A temp file is a guest, not a tenant — if nobody shows it the door, it stays forever.

The idea

Lots of jobs write a scratch file: an upload buffer, a resized image, a render of a PDF. The plan is always “use it, then delete it.” But when a request throws an exception between creating the file and deleting it, the delete never runs. The file is orphaned on disk.

One orphan is harmless. A leak is the same bug repeating thousands of times a day. Disk usage creeps up, inodes run out, and one morning the partition is full — and the service that mattered can no longer write. The fix is to make cleanup guaranteed, not best-effort: tie the file's lifetime to a scope that always unwinds.

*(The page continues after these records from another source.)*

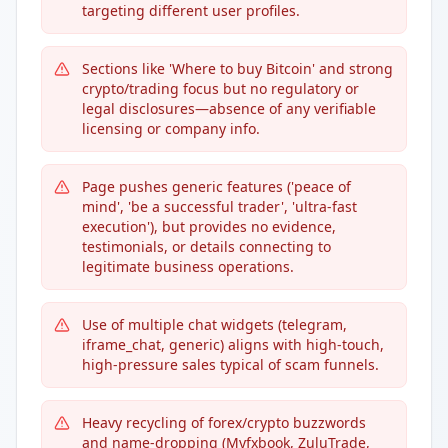
targeting different user profiles.
Sections like 'Where to buy Bitcoin' and strong
crypto/trading focus but no regulatory or
legal disclosures—absence of any verifiable
licensing or company info.
Page pushes generic features ('peace of
mind', 'be a successful trader', 'ultra-fast
execution'), but provides no evidence,
testimonials, or details connecting to
legitimate business operations.
Use of multiple chat widgets (telegram,
iframe_chat, generic) aligns with high-touch,
high-pressure sales typical of scam funnels.
Heavy recycling of forex/crypto buzzwords
and name-dropping (Myfxbook, ZuluTrade,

/tmp directory Disk used 0 of 12 slots used
Pick a cleanup strategy, then press Play to run 8 requests. Some will fail mid-job.

How it works

The leaky version deletes only on the happy path, so any exception skips the delete. The robust version binds the temp file to a scope that the language guarantees will unwind — a with block, try/finally, or a self-deleting temp handle. When the scope exits, normally or by exception, the file is removed.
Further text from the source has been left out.